Answer: B. Amazing Amy always puts others first.
I’m allowed to clean myself up in a private room in the hospital, and I change into a set of clothes Nick put together for me from the house—jeans with creases from being folded too long, a pretty blouse that smells of dust. Boney and I drive from the hospital to the police station in near silence. I ask weakly after my parents.
“They’re waiting for you at the station,” Boney says. “They wept when I told them. With joy. Absolute joy and relief. We’ll let them get some good hugs in with you before we do our questions, don’t worry.”
The cameras are already at the station. The parking lot has that hopeful, overlit look of a sports stadium. There is no underground parking, so we have to pull right up front as the madding crowd closes in: I see wet lips and spittle as everyone screams questions, the pops of flashbulbs and camera lights. The crowd pushes and pulls en masse, jerking a few inches to the right, then the left, as everyone tries to reach me.
“I can’t do this,” I say to Boney. A man’s meaty palm smacks against the car window as a photographer tries to keep his balance. I grab her cold hand. “It’s too much.”

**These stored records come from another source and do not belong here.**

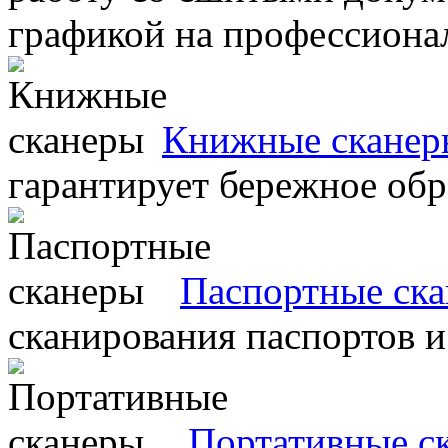
графикой на профессиона
Книжные сканер
гарантирует бережное об
Паспортные ск
сканирования паспортов и
Портативные с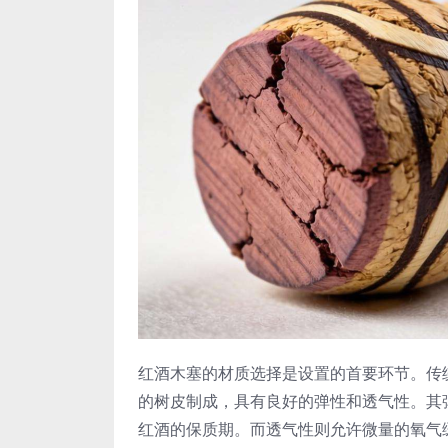
红酒木塞的材质选择是设置的首要环节。传
的树皮制成，具有良好的弹性和透气性。其
红酒的保质期。而透气性则允许微量的氧气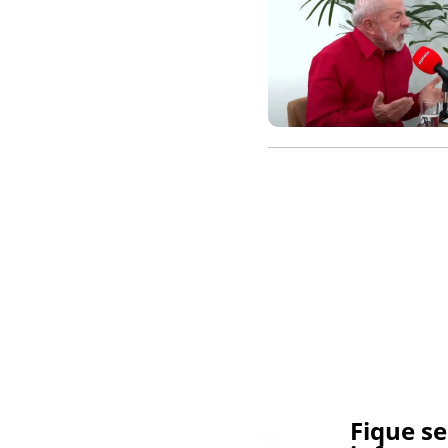
Fique s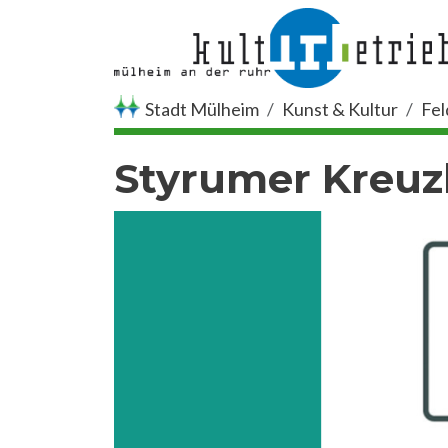
Direkt zum Inhalt
Stadt Mülheim
Kunst & Kultur
Fel
Styrumer Kreu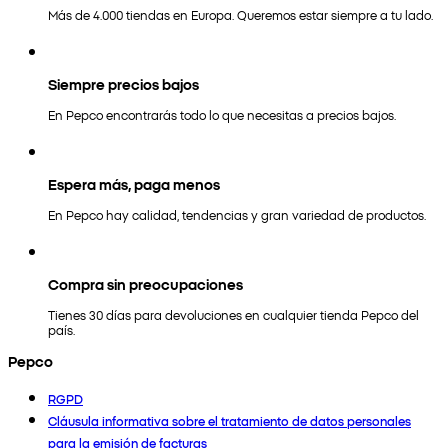
Más de 4.000 tiendas en Europa. Queremos estar siempre a tu lado.
Siempre precios bajos
En Pepco encontrarás todo lo que necesitas a precios bajos.
Espera más, paga menos
En Pepco hay calidad, tendencias y gran variedad de productos.
Compra sin preocupaciones
Tienes 30 días para devoluciones en cualquier tienda Pepco del
país.
Pepco
RGPD
Cláusula informativa sobre el tratamiento de datos personales
para la emisión de facturas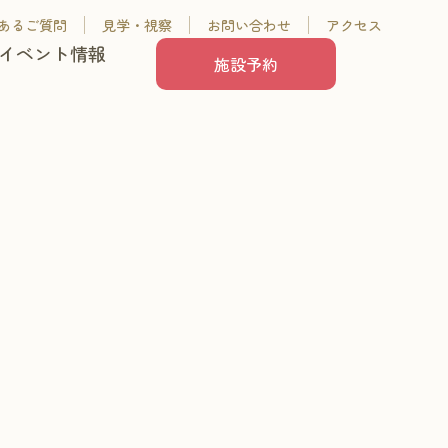
あるご質問
見学・視察
お問い合わせ
アクセス
イベント情報
施設予約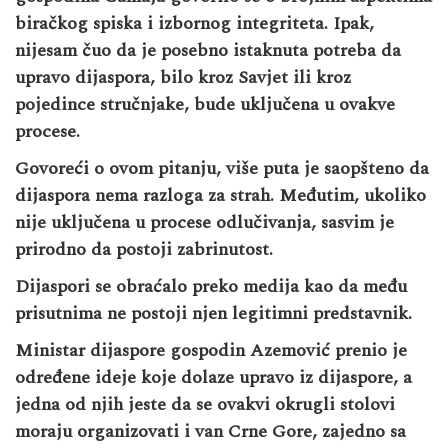
biračkog spiska i izbornog integriteta. Ipak,
nijesam čuo da je posebno istaknuta potreba da
upravo dijaspora, bilo kroz Savjet ili kroz
pojedince stručnjake, bude uključena u ovakve
procese.
Govoreći o ovom pitanju, više puta je saopšteno da
dijaspora nema razloga za strah. Međutim, ukoliko
nije uključena u procese odlučivanja, sasvim je
prirodno da postoji zabrinutost.
Dijaspori se obraćalo preko medija kao da među
prisutnima ne postoji njen legitimni predstavnik.
Ministar dijaspore gospodin Azemović prenio je
određene ideje koje dolaze upravo iz dijaspore, a
jedna od njih jeste da se ovakvi okrugli stolovi
moraju organizovati i van Crne Gore, zajedno sa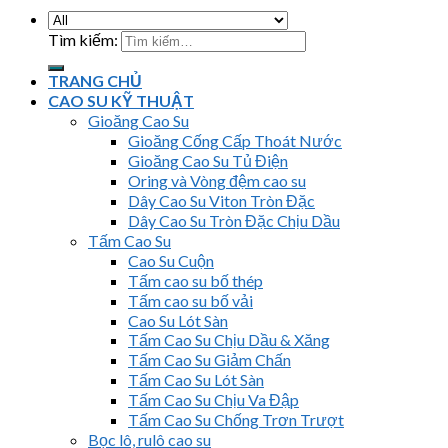
Tìm kiếm:
TRANG CHỦ
CAO SU KỸ THUẬT
Gioăng Cao Su
Gioăng Cống Cấp Thoát Nước
Gioăng Cao Su Tủ Điện
Oring và Vòng đệm cao su
Dây Cao Su Viton Tròn Đặc
Dây Cao Su Tròn Đặc Chịu Dầu
Tấm Cao Su
Cao Su Cuộn
Tấm cao su bố thép
Tấm cao su bố vải
Cao Su Lót Sàn
Tấm Cao Su Chịu Dầu & Xăng
Tấm Cao Su Giảm Chấn
Tấm Cao Su Lót Sàn
Tấm Cao Su Chịu Va Đập
Tấm Cao Su Chống Trơn Trượt
Bọc lô, rulô cao su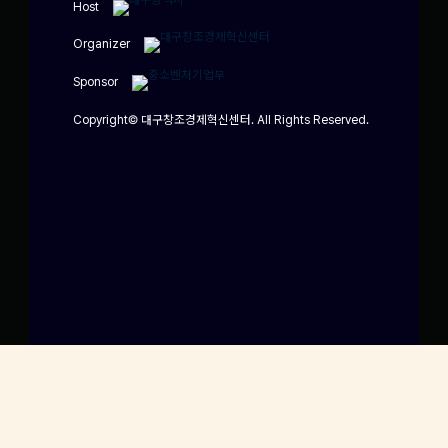
Host
Organizer
Sponsor
Copyright© 대구창조경제혁신센터. All Rights Reserved.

She pats me and says, wait . The station doors open, and every officer in the building files down the stairs and forms a line on either side of me, holding the press back, creating an honor guard for me, and Rhonda and I run in holding hands like reverse newlyweds, rushing straight up to my parents who are waiting just inside the doorway, and everyone gets the photos of us clutching each other with my mom whispering sweetgirlsweetgirlsweetgirl and my dad sobbing so loudly he almost chokes.
There is more whisking away of me, as if I haven’t been whisked away quite enough already. I am deposited in a closet of a room with comfortable but cheap office chairs, the kind that always seem to have bits of old food woven into the fabric. A camera blinking up in the corner and no windows. It is not what I pictured. It is not designed to make me feel safe.
I am surrounded by Boney, her partner, Gilpin, and two FBI agents up from St. Louis who remain nearly silent. They give me water, and then Boney starts.
B: Okay, Amy, first we have to thank you sincerely for talking with us after what you’ve been through. In a case like this, it’s very important to get everything down while the memory is fresh. You can’t imagine how important that is. So it’s good to talk now. If we can get all these details down, we can close the case, and you and Nick can go back to your lives.